Nowadays, it is more critical than ever to make regular contributions to a retirement plan or IRA. Sadly, the days of widespread coverage under a traditional pension plan, funded by an employer and paying a guaranteed income for life, are gone. Although some individuals are still covered under a standard pension plan, one is more likely to participate in a defined contribution plan, such as a profit-sharing or 401(k) plan. These plans rely heavily on employee contributions to build a sizable account balance.

Safeguard your retirement
Safeguard your retirement

It is wise to consider the possibility of becoming disabled during retirement and to plan for this scenario. Failing to make retirement plan contributions can dramatically impact the accumulated nest egg at retirement age. For instance, at age 40, an individual who begins to contribute $500 each month to a retirement plan will have built a nest egg of almost $350,000 at age 65 (assuming a return of 6% and not taking taxes or inflation into account). What if that individual becomes disabled at age 55 and cannot afford to continue to make contributions for the remaining ten years until retirement? Even if the plan balance remains untouched until age 65, their retirement nest egg will be significantly smaller: only a little more than $260,000. The difference is even more dramatic at higher contribution levels. Even a year or two of missed contributions can reduce the nest egg, mainly if they occur early in one’s career.
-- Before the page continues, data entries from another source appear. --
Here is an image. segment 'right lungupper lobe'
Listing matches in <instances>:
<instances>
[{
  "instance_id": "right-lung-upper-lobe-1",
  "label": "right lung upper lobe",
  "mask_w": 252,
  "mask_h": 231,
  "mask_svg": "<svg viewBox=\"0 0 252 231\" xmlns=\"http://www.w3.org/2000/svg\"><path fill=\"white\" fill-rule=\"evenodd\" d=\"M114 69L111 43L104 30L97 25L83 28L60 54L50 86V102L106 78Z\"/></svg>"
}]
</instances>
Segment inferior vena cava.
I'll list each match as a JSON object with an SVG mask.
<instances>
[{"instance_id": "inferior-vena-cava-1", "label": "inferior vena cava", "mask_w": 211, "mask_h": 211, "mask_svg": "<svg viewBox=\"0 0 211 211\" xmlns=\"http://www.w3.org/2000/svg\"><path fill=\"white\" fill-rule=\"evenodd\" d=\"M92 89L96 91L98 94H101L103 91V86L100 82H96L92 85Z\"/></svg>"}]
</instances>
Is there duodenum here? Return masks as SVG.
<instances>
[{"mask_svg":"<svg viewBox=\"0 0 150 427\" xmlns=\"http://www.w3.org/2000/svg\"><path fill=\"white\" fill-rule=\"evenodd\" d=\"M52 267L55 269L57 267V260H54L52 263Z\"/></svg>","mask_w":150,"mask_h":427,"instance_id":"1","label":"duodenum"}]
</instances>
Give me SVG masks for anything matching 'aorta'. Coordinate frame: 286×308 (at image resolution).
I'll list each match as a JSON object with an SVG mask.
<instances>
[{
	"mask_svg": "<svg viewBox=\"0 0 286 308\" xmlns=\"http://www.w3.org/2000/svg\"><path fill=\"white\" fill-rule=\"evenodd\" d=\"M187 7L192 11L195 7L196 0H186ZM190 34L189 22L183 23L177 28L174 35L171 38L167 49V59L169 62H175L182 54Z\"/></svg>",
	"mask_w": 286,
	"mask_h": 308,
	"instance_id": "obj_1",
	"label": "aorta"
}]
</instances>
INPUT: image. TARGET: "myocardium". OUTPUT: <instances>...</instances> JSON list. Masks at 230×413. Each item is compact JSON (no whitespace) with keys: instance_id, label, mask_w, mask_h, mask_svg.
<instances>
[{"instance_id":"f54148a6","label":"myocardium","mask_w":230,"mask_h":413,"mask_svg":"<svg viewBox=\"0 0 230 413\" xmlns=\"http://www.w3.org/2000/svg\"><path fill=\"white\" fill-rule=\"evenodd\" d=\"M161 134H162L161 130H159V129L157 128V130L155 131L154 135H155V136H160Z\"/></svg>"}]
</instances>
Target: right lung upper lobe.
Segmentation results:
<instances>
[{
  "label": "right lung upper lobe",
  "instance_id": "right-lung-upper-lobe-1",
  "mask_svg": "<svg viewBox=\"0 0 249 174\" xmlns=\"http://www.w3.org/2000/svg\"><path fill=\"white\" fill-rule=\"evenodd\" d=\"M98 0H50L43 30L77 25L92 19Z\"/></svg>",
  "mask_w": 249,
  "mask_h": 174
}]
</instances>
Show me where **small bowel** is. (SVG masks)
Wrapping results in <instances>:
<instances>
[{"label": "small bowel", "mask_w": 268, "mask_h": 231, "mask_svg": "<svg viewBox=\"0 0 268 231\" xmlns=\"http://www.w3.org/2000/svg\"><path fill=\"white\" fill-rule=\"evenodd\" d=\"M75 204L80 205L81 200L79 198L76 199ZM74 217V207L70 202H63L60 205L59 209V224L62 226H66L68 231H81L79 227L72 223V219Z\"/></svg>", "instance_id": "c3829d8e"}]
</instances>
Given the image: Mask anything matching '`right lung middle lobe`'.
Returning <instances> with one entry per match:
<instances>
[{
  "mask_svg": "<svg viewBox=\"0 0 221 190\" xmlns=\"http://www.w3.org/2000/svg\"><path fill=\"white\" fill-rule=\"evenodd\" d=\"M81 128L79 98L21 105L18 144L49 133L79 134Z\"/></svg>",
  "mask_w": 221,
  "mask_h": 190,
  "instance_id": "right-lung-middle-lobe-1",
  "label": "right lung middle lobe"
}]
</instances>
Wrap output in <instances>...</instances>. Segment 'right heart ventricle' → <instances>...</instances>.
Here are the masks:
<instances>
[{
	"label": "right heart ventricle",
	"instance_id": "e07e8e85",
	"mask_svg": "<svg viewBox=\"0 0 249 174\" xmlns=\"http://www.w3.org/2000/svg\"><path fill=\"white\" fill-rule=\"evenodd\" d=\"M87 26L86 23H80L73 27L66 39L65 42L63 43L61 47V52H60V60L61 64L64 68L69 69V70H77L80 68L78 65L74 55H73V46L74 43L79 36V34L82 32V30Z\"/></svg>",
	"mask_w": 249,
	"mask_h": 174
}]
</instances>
Some insurance carriers have developed products specifically designed to provide retirement plan contributions. Known under various product names (depending on the page), such retirement income protection plans are not pension plans: they are disability policies that pay, as the benefit, an amount that approximates what the disabled insured would have contributed to a 401(k), profit-sharing, or another type of retirement plan, had they been able to work. The idea of such policies is to provide the insured with the retirement income that would have been expected if the disability had not occurred.
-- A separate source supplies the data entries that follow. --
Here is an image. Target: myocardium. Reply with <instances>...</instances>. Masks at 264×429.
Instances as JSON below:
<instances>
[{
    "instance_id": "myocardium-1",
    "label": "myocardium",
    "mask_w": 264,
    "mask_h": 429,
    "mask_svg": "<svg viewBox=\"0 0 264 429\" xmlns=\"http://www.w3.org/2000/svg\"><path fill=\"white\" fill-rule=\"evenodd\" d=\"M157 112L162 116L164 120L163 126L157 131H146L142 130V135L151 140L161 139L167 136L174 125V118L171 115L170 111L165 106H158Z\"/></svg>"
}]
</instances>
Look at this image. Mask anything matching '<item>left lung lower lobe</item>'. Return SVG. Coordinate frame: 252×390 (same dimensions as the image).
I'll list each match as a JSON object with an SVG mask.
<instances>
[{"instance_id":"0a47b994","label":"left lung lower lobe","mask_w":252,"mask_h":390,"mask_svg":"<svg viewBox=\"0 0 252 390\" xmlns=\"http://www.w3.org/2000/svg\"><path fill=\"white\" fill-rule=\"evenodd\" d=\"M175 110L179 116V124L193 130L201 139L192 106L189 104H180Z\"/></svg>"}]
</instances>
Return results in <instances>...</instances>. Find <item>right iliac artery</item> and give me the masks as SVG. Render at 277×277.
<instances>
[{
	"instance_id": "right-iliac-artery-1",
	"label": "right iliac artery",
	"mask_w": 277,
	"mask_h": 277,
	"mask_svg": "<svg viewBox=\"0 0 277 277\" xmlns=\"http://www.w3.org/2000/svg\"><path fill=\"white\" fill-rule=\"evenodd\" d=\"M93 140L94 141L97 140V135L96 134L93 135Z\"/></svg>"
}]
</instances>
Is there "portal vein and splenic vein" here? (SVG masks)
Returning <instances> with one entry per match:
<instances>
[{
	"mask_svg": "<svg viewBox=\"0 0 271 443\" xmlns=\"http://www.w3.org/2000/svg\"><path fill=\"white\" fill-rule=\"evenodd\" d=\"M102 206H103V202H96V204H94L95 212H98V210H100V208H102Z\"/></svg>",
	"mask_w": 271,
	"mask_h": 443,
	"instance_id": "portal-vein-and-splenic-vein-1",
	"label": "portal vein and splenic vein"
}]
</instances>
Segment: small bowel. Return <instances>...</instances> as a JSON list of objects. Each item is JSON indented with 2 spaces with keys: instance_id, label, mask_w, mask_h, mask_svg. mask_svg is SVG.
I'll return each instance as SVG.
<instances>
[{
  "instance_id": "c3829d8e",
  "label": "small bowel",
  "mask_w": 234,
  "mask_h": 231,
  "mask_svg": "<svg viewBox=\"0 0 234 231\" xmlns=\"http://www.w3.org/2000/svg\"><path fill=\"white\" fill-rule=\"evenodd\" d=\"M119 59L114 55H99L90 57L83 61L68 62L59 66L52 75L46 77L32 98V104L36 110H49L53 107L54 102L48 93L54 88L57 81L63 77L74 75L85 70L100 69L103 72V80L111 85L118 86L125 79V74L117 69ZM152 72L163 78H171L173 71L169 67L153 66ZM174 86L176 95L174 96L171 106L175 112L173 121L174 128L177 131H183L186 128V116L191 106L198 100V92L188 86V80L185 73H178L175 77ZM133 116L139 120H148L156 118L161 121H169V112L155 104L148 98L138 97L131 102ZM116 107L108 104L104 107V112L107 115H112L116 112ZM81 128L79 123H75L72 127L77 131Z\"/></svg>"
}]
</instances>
The benefit is generally based on the average contribution the insured had been making to a retirement plan, up to a maximum as set by the policy (usually based on the retirement plan contribution limits set by federal law). The benefit also may include an amount for any contribution the employer usually would make. The gift is deposited into a trusted product at a financial institution. Investment decisions are typically caused by the insured. At retirement age, the accumulated assets are distributed to the insured to supplement whatever is received from their original retirement plan.
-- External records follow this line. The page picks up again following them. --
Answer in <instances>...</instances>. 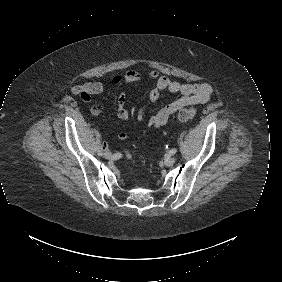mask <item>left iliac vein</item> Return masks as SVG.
I'll use <instances>...</instances> for the list:
<instances>
[{"label": "left iliac vein", "mask_w": 282, "mask_h": 282, "mask_svg": "<svg viewBox=\"0 0 282 282\" xmlns=\"http://www.w3.org/2000/svg\"><path fill=\"white\" fill-rule=\"evenodd\" d=\"M176 159L173 156H167L164 160L166 166H172L175 163Z\"/></svg>", "instance_id": "1"}]
</instances>
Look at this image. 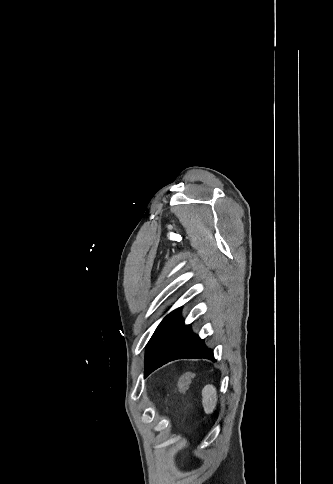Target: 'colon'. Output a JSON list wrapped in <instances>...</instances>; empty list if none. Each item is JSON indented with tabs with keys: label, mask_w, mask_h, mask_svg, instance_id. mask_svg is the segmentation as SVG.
Instances as JSON below:
<instances>
[{
	"label": "colon",
	"mask_w": 333,
	"mask_h": 484,
	"mask_svg": "<svg viewBox=\"0 0 333 484\" xmlns=\"http://www.w3.org/2000/svg\"><path fill=\"white\" fill-rule=\"evenodd\" d=\"M195 377V373L193 371L186 372L179 381V392L184 395L188 391L193 379Z\"/></svg>",
	"instance_id": "5ec220e1"
}]
</instances>
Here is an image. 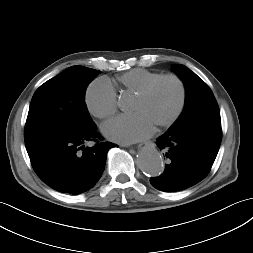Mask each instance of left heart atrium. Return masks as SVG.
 <instances>
[{"label":"left heart atrium","instance_id":"left-heart-atrium-1","mask_svg":"<svg viewBox=\"0 0 253 253\" xmlns=\"http://www.w3.org/2000/svg\"><path fill=\"white\" fill-rule=\"evenodd\" d=\"M154 129L155 124L142 112L118 116L102 126L105 136L125 144L149 137Z\"/></svg>","mask_w":253,"mask_h":253}]
</instances>
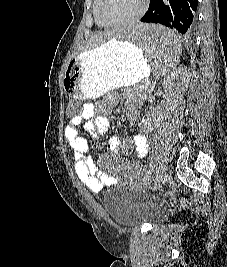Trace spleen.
Instances as JSON below:
<instances>
[{
    "instance_id": "spleen-1",
    "label": "spleen",
    "mask_w": 227,
    "mask_h": 267,
    "mask_svg": "<svg viewBox=\"0 0 227 267\" xmlns=\"http://www.w3.org/2000/svg\"><path fill=\"white\" fill-rule=\"evenodd\" d=\"M117 30H124L117 41L141 47L144 59L151 63V77H172L182 53L181 42L173 31L160 23L147 22H124L117 25Z\"/></svg>"
}]
</instances>
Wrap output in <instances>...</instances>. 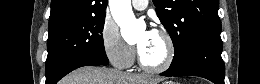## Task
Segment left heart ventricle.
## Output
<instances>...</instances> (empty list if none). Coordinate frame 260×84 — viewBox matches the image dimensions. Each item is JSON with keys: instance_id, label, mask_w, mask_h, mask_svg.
<instances>
[{"instance_id": "obj_1", "label": "left heart ventricle", "mask_w": 260, "mask_h": 84, "mask_svg": "<svg viewBox=\"0 0 260 84\" xmlns=\"http://www.w3.org/2000/svg\"><path fill=\"white\" fill-rule=\"evenodd\" d=\"M136 45L143 60L148 65L157 66L164 62L167 55V47L159 34H148L143 31L138 37Z\"/></svg>"}]
</instances>
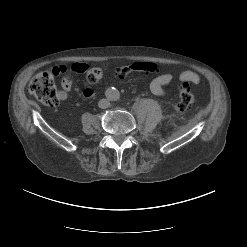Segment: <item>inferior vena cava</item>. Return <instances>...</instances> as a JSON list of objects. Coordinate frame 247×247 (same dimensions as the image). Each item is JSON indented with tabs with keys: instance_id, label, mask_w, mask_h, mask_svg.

Policy specifics will vary from carrier to carrier. Riders may be available that adjust the benefit amount for inflation or for income increases that would have been expected if not for the disability. As with any disability product, the prospective insured should pay close attention to how disability is defined, for example, whether benefits eligibility is determined by the inability to work in the insured’s regular occupation or any field.

The nest egg we build for retirement comes from hard work and discipline. It makes sense to protect that nest egg, just as we protect other vital assets, such as our lives and homes. Retirement income protection recognizes the importance of saving for retirement and gives insureds the security of knowing they’ll be able to continue to do so, even if faced with a disability.